Daniel Wiffen: From Game of Thrones extra to centre stage for Ireland swimming 

The 21-year-old, who was an extra in the famous GoT Red Wedding scene, is now an Irish swimming star, having won silver in the 1500m freestyle at the Commonwealth Games. Olympics.com spoke to the Olympian and multiple Irish record holder about his rise to the top of the swimming world, sporting family and memories of that famous episode of one of the most talked about TV shows on the planet. 

5 minBy Sean McAlister
Daniel Wiffen 
(2022 Getty Images)

Where were you when you watched the Red Wedding?

The Game of Thrones episode became a cultural phenomenon in June 2013 as unwitting members of the series' Stark family met their untimely demise at the hands of Lord Walder Frey in an act of betrayal that sent shockwaves around the world.

For Daniel Wiffen, a swimmer from Ireland who at 21 has already represented his country at one Olympic Games and medalled at the recent Commonwealth Games in Birmingham, the answer is probably a little different to your own. He was standing on set as an extra alongside his twin brother, watching the likes of Jon Snow in one of television's most infamous episodes.

“I didn’t really know about Game of Thrones when I was younger,” Wiffen revealed to Olympics.com from his high-altitude training camp just outside Granada in Spain. “My parents wouldn’t really let me watch it, but I guess my dad watched it all the time, and then my sister got a really good role in Game of Thrones - she was one of the Frey daughters [Neyela Frey, granddaughter of Lord Walder Frey].

“So she came in and did her bit and then we came in for the Red Wedding, in the background - which was pretty cool.”

Taking the throne

Unlike Game of Thrones, where treachery against family members is the norm, Wiffen has a tight bond with his own siblings, with much of it stemming from a shared love of swimming.

Wiffen’s older brother is now a swimming coach, while his twin brother is also an elite-level swimmer who lives, studies and trains with him at England’s Loughborough University.

“I don’t really have much of a rivalry with my older brother - he quit just before I was going to beat him,” said Wiffen with a hint of playful mischief in his eyes. “But me and my twin Nathan have a big rivalry because we train together and he’s doing the same events as me, he used to do backstroke and now he does distance freestyle.”

Wiffen’s rise in the world of swimming has indeed been a dramatic one.

In 2021 he made the Irish team for Tokyo 2020. It was an achievement that he fully expected to happen, even though many people, even within Team Ireland, were unaware of the levels he was capable of at the time.

“I was in the best shape of my life and knew it would probably take a lot for me to not make the team,” he explained. “But I knew this in my head but I didn’t want to tell anyone in Ireland…

“I came to Ireland three days before the meet and asked my coach who he thought was going to make the Olympic team, and he didn’t even mention me!”

To the surprise of everyone present other than himself, Wiffen set the qualifying standard in the heats of the very first race he was involved in to become the first swimmer from Ireland to qualify for Tokyo 2020.
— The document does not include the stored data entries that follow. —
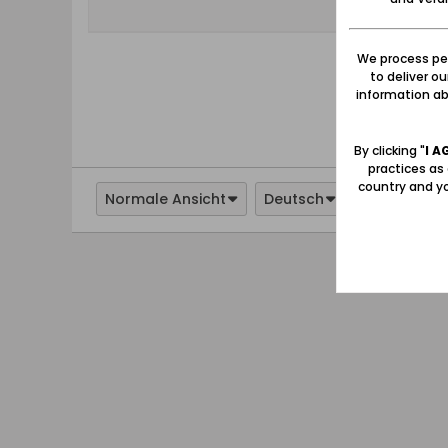
We process per
to deliver o
information abo
By clicking "
I A
practices as
country and yo
Normale Ansicht
Deutsch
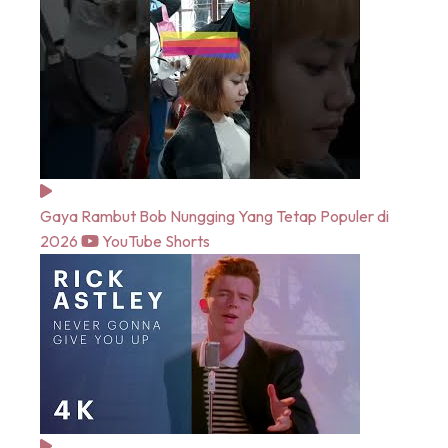
Gaya Rambut Bob Nungging Yang Tetap Populer di
2026
YouTube Shorts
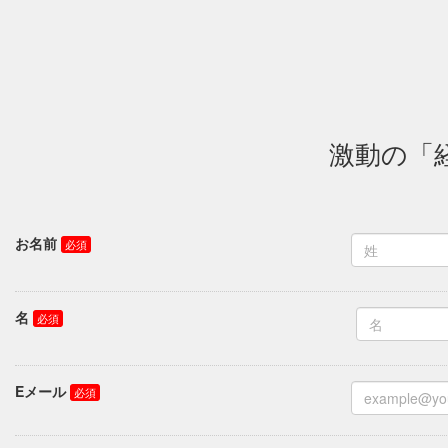
激動の「
お名前
名
Eメール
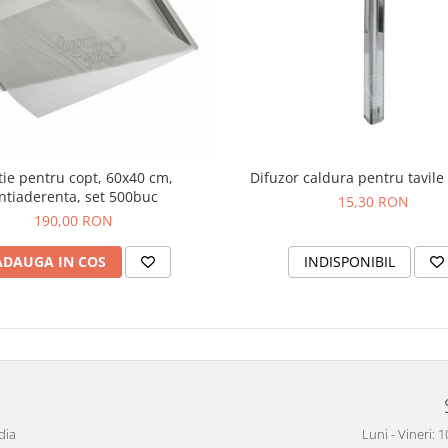
tie pentru copt, 60x40 cm,
Difuzor caldura pentru tavile
ntiaderenta, set 500buc
15,30 RON
190,00 RON
ADAUGA IN COS
INDISPONIBIL
dia
Luni - Vineri:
If people weren’t aware of his potential before that day, they certainly were now.

A historic year topped by a podium

The Olympics in Tokyo were a breakout moment for the rising star of Irish swimming. Not only did he win his heat in the 800m, he also set a new personal best as he defied expectations at his first Olympic Games.

But that was just the beginning of a 12-month period that has seen him break multiple Irish records - he now holds eight - and claim a medal at one of the most prestigious international sports events of the year.

After reaching the final of the 800m at June's World Championships in Budapest, Wiffen headed to the Commonwealth Games in Birmingham where he began the meet by coming agonisingly close to the podium when he finished fourth - by a whisker - in the 400m freestyle.

But the best was yet to come. Wiffen stormed home in the 1500m in a new Irish record of 14:51.79 to take home a historic silver medal.

And the people most thrilled with Wiffen’s dramatic performance that day were his family who were watching from the crowd.

“My whole family, all my friends from Loughborough and coaches who taught me from when I was younger all came to watch this 1500 final, so they all got to watch it in person, which was pretty cool.

“I think they tried to interview my parents while I was racing and my parents were like, ‘you can’t interview us while he’s racing, we’re watching the race!’”

Outside of competition, Wiffen hasn’t given up his onscreen presence just yet. He still documents his and his brother’s training and competitions on his own personal vlogs on the Wiffen Twins YouTube channel.

Now almost 10 years after his supporting role on Game of Thrones, the Irish record holder and Commonwealth Games medallist is certainly centre stage with Paris 2024 less than two years away.

And while he has no plans - or time - to get back into acting with Olympic and World medals on his bucket list, there is one role that may tempt him back to the land of television.

“If something came up that I like, for instance, if I wanted to be in the new House of Dragons, if I got offered that I’d probably make some time to get into it.”

But for now, with his sporting star firmly on the rise, the question people should be asking is this: Where were you when you watched Daniel Wiffen?